> Task brief
Print, in exact form, the lines below from the one containing "Join our text list for your" through the one containing "Flights by cab", and omit all others.

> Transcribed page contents
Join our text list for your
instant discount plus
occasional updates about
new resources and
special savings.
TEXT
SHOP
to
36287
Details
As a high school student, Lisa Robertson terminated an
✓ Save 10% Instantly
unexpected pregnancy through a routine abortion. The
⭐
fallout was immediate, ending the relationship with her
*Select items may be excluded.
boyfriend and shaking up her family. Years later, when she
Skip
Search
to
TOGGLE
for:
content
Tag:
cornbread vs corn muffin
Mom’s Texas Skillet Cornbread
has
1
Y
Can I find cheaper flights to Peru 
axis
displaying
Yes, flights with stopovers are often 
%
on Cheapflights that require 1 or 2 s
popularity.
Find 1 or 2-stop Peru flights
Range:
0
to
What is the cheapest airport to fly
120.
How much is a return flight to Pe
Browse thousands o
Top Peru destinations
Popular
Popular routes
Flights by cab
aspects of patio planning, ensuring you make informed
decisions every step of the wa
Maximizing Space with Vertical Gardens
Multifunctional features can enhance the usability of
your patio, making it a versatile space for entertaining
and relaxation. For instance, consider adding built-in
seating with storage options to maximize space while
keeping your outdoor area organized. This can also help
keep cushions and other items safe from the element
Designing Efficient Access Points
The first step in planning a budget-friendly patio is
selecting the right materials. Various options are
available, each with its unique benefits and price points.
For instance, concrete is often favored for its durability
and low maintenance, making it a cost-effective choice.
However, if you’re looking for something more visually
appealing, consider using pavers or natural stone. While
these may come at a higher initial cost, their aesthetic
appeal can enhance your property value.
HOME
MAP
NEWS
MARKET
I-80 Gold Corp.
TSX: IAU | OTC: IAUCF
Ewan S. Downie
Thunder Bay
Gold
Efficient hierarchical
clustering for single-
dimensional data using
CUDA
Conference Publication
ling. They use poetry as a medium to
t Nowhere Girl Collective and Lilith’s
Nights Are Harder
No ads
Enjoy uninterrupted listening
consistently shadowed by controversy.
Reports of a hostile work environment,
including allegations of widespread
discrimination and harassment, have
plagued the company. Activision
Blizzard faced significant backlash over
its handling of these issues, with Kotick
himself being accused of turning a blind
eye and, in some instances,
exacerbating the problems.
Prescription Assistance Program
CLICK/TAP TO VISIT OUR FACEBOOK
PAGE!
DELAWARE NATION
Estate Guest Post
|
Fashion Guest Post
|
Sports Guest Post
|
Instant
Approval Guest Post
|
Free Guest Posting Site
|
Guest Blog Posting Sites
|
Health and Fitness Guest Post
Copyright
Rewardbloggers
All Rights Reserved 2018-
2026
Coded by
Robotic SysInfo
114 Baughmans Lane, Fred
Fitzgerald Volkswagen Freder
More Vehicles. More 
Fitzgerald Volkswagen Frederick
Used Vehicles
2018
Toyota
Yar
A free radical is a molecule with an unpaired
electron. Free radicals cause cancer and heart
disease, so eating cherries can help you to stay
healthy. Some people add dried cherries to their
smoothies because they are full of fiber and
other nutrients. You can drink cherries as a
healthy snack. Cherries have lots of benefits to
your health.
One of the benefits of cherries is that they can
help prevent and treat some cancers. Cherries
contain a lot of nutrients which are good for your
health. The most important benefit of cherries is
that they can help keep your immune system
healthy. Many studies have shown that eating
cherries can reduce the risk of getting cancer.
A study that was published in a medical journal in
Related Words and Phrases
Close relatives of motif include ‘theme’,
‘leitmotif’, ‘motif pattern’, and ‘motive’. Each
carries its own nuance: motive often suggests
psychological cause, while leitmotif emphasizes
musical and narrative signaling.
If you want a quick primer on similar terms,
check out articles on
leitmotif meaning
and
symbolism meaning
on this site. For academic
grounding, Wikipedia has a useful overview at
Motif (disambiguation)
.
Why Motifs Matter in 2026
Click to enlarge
==
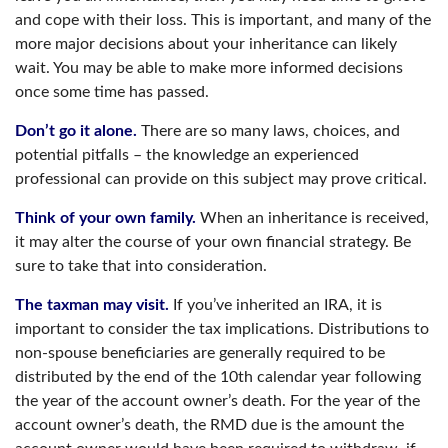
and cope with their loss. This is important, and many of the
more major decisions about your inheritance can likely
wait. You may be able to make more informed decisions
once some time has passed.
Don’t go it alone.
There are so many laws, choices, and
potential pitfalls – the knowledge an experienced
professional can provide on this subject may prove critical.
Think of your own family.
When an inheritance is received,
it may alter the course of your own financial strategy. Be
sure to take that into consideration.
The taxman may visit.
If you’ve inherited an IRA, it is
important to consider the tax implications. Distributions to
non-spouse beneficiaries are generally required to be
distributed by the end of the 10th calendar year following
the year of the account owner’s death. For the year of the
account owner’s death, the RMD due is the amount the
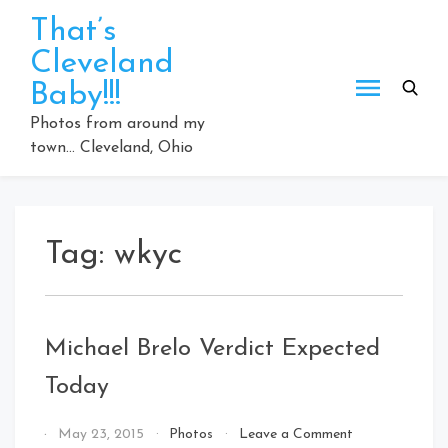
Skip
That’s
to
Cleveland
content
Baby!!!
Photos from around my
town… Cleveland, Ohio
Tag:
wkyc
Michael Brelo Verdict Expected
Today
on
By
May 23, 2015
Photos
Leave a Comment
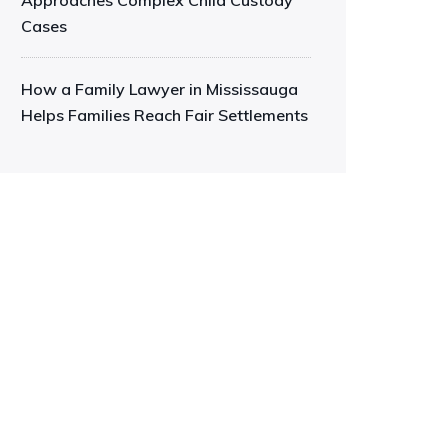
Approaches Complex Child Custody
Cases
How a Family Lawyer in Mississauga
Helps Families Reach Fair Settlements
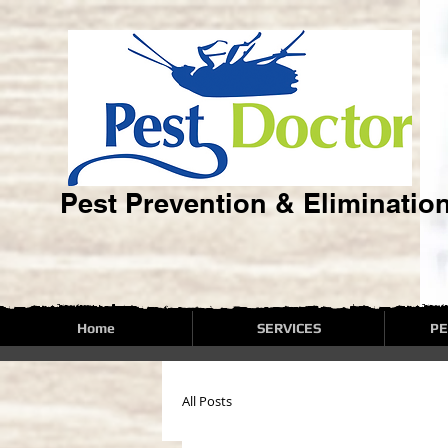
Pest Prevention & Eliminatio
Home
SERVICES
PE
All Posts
==
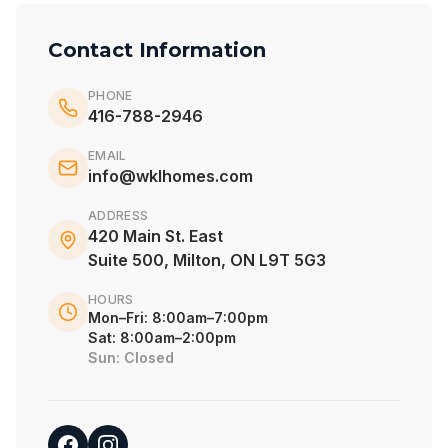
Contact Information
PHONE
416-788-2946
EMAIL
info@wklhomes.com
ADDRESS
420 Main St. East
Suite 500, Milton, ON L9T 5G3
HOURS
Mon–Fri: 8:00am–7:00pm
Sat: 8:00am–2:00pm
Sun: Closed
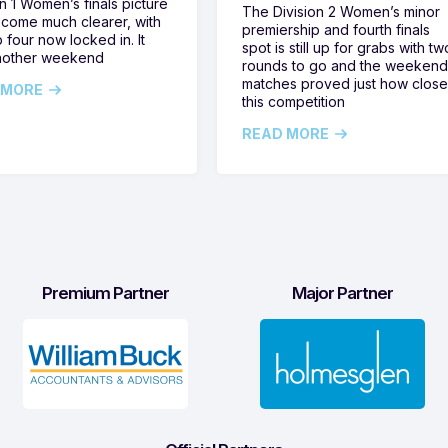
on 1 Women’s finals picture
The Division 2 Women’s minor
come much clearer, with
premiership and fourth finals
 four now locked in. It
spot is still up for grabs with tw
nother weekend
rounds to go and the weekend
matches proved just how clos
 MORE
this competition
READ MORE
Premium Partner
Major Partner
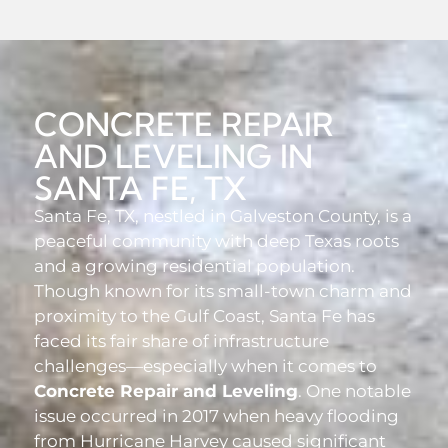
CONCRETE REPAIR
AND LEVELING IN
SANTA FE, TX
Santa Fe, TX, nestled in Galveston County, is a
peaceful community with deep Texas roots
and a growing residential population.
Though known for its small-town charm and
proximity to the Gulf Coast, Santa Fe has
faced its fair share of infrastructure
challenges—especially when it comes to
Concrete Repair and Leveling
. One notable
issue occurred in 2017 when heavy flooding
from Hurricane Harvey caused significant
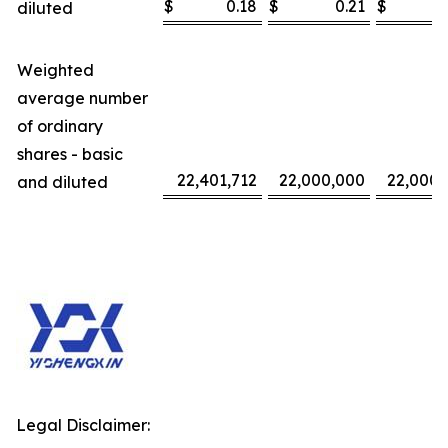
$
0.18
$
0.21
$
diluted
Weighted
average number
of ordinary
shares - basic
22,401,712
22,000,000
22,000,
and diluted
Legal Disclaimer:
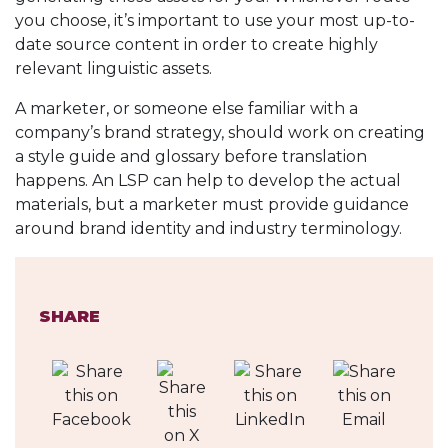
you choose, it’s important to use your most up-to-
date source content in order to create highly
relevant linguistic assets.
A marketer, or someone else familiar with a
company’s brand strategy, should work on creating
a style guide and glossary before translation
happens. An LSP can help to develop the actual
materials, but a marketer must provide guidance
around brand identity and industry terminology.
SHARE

> Output for this exercise
Join our text list for your
instant discount plus
occasional updates about
new resources and
special savings.
TEXT
SHOP
to
36287
Details
As a high school student, Lisa Robertson terminated an
✓ Save 10% Instantly
unexpected pregnancy through a routine abortion. The
⭐
fallout was immediate, ending the relationship with her
*Select items may be excluded.
boyfriend and shaking up her family. Years later, when she
Skip
Search
to
TOGGLE
for:
content
Tag:
cornbread vs corn muffin
Mom’s Texas Skillet Cornbread
has
1
Y
Can I find cheaper flights to Peru 
axis
displaying
Yes, flights with stopovers are often 
%
on Cheapflights that require 1 or 2 s
popularity.
Find 1 or 2-stop Peru flights
Range:
0
to
What is the cheapest airport to fly
120.
How much is a return flight to Pe
Browse thousands o
Top Peru destinations
Popular
Popular routes
Flights by cab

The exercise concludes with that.